[Collected data]
==================================================

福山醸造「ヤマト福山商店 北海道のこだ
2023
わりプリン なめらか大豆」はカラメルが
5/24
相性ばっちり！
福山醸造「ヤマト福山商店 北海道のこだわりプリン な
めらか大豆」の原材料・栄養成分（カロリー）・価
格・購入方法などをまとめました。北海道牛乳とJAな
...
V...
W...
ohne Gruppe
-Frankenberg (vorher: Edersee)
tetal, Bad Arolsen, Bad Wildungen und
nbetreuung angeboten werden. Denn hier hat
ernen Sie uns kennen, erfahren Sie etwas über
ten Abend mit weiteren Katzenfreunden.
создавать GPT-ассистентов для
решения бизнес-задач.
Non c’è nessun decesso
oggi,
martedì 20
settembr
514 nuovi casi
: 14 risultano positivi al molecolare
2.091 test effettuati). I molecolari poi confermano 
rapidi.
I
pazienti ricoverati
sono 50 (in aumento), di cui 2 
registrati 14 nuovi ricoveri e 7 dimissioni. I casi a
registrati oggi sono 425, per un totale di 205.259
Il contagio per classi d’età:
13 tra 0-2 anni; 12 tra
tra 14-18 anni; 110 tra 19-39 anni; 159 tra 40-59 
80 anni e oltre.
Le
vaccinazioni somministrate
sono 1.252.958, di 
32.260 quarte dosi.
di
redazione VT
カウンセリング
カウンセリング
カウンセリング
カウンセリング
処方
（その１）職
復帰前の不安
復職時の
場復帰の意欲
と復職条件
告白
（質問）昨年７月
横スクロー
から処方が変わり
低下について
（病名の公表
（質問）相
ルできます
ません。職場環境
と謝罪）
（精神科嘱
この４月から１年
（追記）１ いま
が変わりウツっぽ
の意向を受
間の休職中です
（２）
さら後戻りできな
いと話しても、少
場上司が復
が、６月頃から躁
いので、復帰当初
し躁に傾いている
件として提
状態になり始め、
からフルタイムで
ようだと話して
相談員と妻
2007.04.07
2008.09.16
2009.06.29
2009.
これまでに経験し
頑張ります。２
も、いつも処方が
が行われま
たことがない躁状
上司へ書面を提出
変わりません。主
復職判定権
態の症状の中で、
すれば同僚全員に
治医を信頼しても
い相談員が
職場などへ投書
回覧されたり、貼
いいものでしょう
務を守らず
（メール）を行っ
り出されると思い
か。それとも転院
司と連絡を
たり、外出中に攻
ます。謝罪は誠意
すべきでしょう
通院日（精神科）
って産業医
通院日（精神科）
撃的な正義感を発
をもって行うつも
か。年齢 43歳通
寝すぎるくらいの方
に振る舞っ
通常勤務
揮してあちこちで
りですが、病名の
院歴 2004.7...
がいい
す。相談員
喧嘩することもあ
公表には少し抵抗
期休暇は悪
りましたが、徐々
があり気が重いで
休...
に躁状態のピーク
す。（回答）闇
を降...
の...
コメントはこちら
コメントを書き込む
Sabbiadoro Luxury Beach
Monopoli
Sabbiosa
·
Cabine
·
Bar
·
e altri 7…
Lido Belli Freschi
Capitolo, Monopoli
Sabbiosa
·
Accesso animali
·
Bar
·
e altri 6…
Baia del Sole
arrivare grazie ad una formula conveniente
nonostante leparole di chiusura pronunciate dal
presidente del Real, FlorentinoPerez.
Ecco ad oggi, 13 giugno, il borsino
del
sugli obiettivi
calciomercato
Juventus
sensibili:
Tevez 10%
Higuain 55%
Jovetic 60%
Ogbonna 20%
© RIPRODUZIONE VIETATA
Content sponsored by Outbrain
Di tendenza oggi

==================================================

Work item:
Taking the line that contains "院歴 2004.7..." as the first, reproduce every line through the end of the entries exactly.

Solved problem:
院歴 2004.7...
がいい
す。相談員
喧嘩することもあ
公表には少し抵抗
期休暇は悪
りましたが、徐々
があり気が重いで
休...
に躁状態のピーク
す。（回答）闇
を降...
の...
コメントはこちら
コメントを書き込む
Sabbiadoro Luxury Beach
Monopoli
Sabbiosa
·
Cabine
·
Bar
·
e altri 7…
Lido Belli Freschi
Capitolo, Monopoli
Sabbiosa
·
Accesso animali
·
Bar
·
e altri 6…
Baia del Sole
arrivare grazie ad una formula conveniente
nonostante leparole di chiusura pronunciate dal
presidente del Real, FlorentinoPerez.
Ecco ad oggi, 13 giugno, il borsino
del
sugli obiettivi
calciomercato
Juventus
sensibili:
Tevez 10%
Higuain 55%
Jovetic 60%
Ogbonna 20%
© RIPRODUZIONE VIETATA
Content sponsored by Outbrain
Di tendenza oggi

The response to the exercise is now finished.